Wednesday, May 18, 2011

I Have Too Many Cats

I have too many cats. It's an inescapable fact that the cats in your household should never outnumber the humans - and ours have us beat 2:1. For those who don't calculate quickly in their heads, that means we have 6 of the little furry barbarians. I work at an animal hospital. I volunteer with a cat rescue. And I have a blinking neon sucker sign on my forehead. It's no excuse, but there it is.
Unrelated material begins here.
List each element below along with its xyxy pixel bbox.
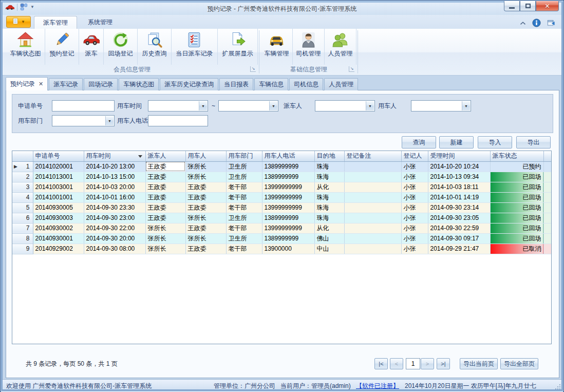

Today, my personal overpopulation of felines caused me to wreck my car. I had been boarding them at work since the Great Flood of 2011. Last night the clean-up was finally done, so today I shoved gently placed the fur-butts into their plastic portable prisons cages and loaded them into the back of my car. Allow me to note here that I've been parking in the exact same spot at work everyday for 11 years now. In that 11 years, I don't think there has EVER been a vehicle parked behind me. Today, when my vision was severely impeded by cat carriers, and my sanity even more severely impacted by the piteous wailing coming from said carriers, I kinda forgot about the BIG BRIGHT RED TRUCK parked behind me. I didn't so much hit it - I just sort of sidled up a little too close to it like one of those mouth-breathers who don't know what a personal space bubble is do when they're standing behind you in the check-out line. It made a hideous screech-y sound (like I do to get rid of the mouth-breathers) and for a brief moment even the cats were quiet in that pregnant "oh shit" pause.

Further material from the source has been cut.